TASK PROMPT —
Please return the listing exactly as it stands, skipping any pictures.
┏━━
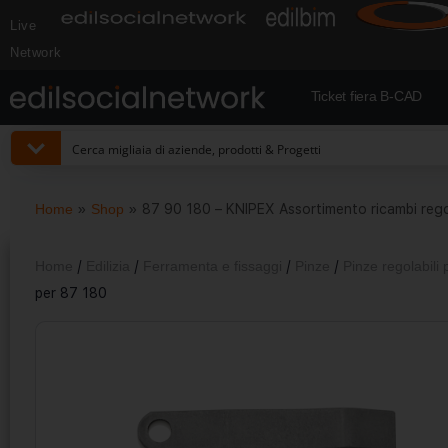
Live
Network
Ticket fiera B-CAD
Home
»
Shop
»
87 90 180 – KNIPEX Assortimento ricambi reg
Home
/
Edilizia
/
Ferramenta e fissaggi
/
Pinze
/
Pinze regolabili 
per 87 180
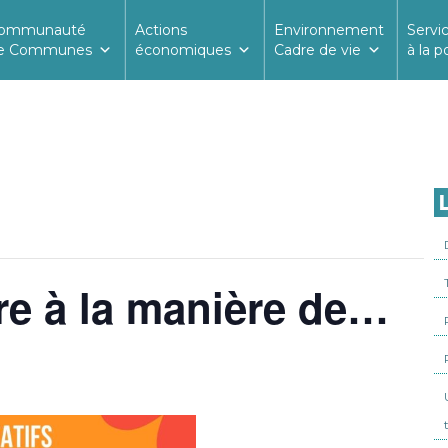
ommunauté
Actions
Environnement
Servi
e Communes
économiques
Cadre de vie
à la p
L
ure à la manière de…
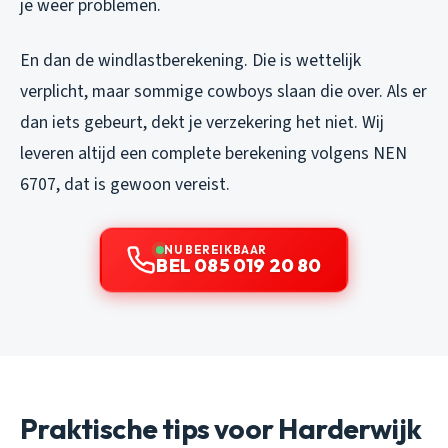
je weer problemen.
En dan de windlastberekening. Die is wettelijk
verplicht, maar sommige cowboys slaan die over. Als er
dan iets gebeurt, dekt je verzekering het niet. Wij
leveren altijd een complete berekening volgens NEN
6707, dat is gewoon vereist.
NU BEREIKBAAR
BEL 085 019 20 80
Praktische tips voor Harderwijk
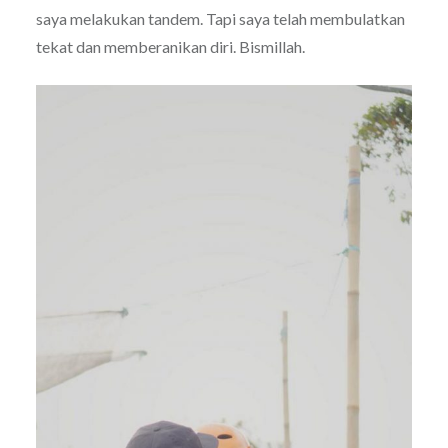
saya melakukan tandem. Tapi saya telah membulatkan
tekat dan memberanikan diri. Bismillah.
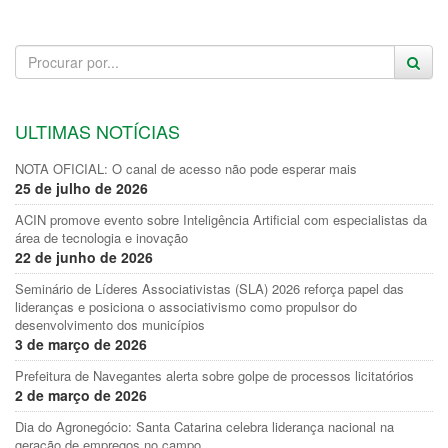
ULTIMAS NOTÍCIAS
NOTA OFICIAL: O canal de acesso não pode esperar mais
25 de julho de 2026
ACIN promove evento sobre Inteligência Artificial com especialistas da
área de tecnologia e inovação
22 de junho de 2026
Seminário de Líderes Associativistas (SLA) 2026 reforça papel das
lideranças e posiciona o associativismo como propulsor do
desenvolvimento dos municípios
3 de março de 2026
Prefeitura de Navegantes alerta sobre golpe de processos licitatórios
2 de março de 2026
Dia do Agronegócio: Santa Catarina celebra liderança nacional na
geração de empregos no campo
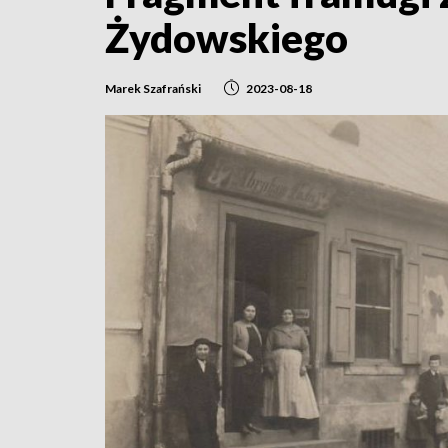
Żydowskiego
Marek Szafrański
2023-08-18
┗━━
RESULT FOR THIS EXERCISE —
Live
Network
Ticket fiera B-CAD
Home
»
Shop
»
87 90 180 – KNIPEX Assortimento ricambi reg
Home
/
Edilizia
/
Ferramenta e fissaggi
/
Pinze
/
Pinze regolabili 
per 87 180
ommunauté
Actions
Environnement
Servi
e Communes
économiques
Cadre de vie
à la p
L
ure à la manière de…
je weer problemen.
En dan de windlastberekening. Die is wettelijk
verplicht, maar sommige cowboys slaan die over. Als er
dan iets gebeurt, dekt je verzekering het niet. Wij
leveren altijd een complete berekening volgens NEN
6707, dat is gewoon vereist.
NU BEREIKBAAR
BEL 085 019 20 80
Praktische tips voor Harderwijk
saya melakukan tandem. Tapi saya telah membulatkan
tekat dan memberanikan diri. Bismillah.
ULTIMAS NOTÍCIAS
NOTA OFICIAL: O canal de acesso não pode esperar mais
25 de julho de 2026
ACIN promove evento sobre Inteligência Artificial com especialistas da
área de tecnologia e inovação
22 de junho de 2026
Seminário de Líderes Associativistas (SLA) 2026 reforça papel das
lideranças e posiciona o associativismo como propulsor do
desenvolvimento dos municípios
3 de março de 2026
Prefeitura de Navegantes alerta sobre golpe de processos licitatórios
2 de março de 2026
Dia do Agronegócio: Santa Catarina celebra liderança nacional na
geração de empregos no campo
Żydowskiego
Marek Szafrański
2023-08-18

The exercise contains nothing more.